Nonsense.
The argument here is that there is a depth to this intellectual history of the idea that the final test is that of the battlefield. This is not at all a semantic issue. It is an issue of the facts of our history, of our intellectual history.
An argument by definition would be that a great power is defined in this way. It is not defined in this way. It is defined in terms of the expectation of putting up a real fight with the strongest state.
The issue is that those are arguments about definitions. I am talking about the test here—how can we tell for sure that a state is a great power? The thing that decides the debate, not the debate itself about whether or not Iran is a great power. What I am informing you that we have always agreed that this was the test, as a fact about our intellectual history.
Losing Hormuz and the gulf is absolutely not a minor defeat.

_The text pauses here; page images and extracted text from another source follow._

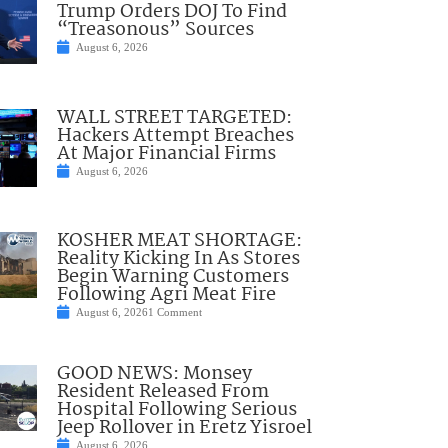
Trump Orders DOJ To Find
“Treasonous” Sources
August 6, 2026
WALL STREET TARGETED:
Hackers Attempt Breaches
At Major Financial Firms
August 6, 2026
KOSHER MEAT SHORTAGE:
Reality Kicking In As Stores
Begin Warning Customers
Following Agri Meat Fire
August 6, 2026
1 Comment
GOOD NEWS: Monsey
Resident Released From
Hospital Following Serious
Jeep Rollover in Eretz Yisroel
August 6, 2026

That the US does not have the military means to retake the gulf from Iran is a major and surprising military defeat in a region that American strategic thinkers have always recognized as vital to our interest—as one of three regions of Eurasia whose domination by a single power was recognized from every serious student from Spykman to Pape and Mearsheimer, and by openly by the US in the 1992 DGP as constituting the seat of a great power that could pose the scale of threat formerly posed by the Soviet Union.
It is a question of history. The Iranians are in military control of the Persian Gulf and the US cannot militarily reverse that. Prussia was and is recognized as a great power on winning Silesia; Austria on winning Belgrade. If the Prussians can be recognized as a great power for Silesia, and Austria for Belgrade, Iran must be recognized as a great power for gaining military control of the Persian Gulf.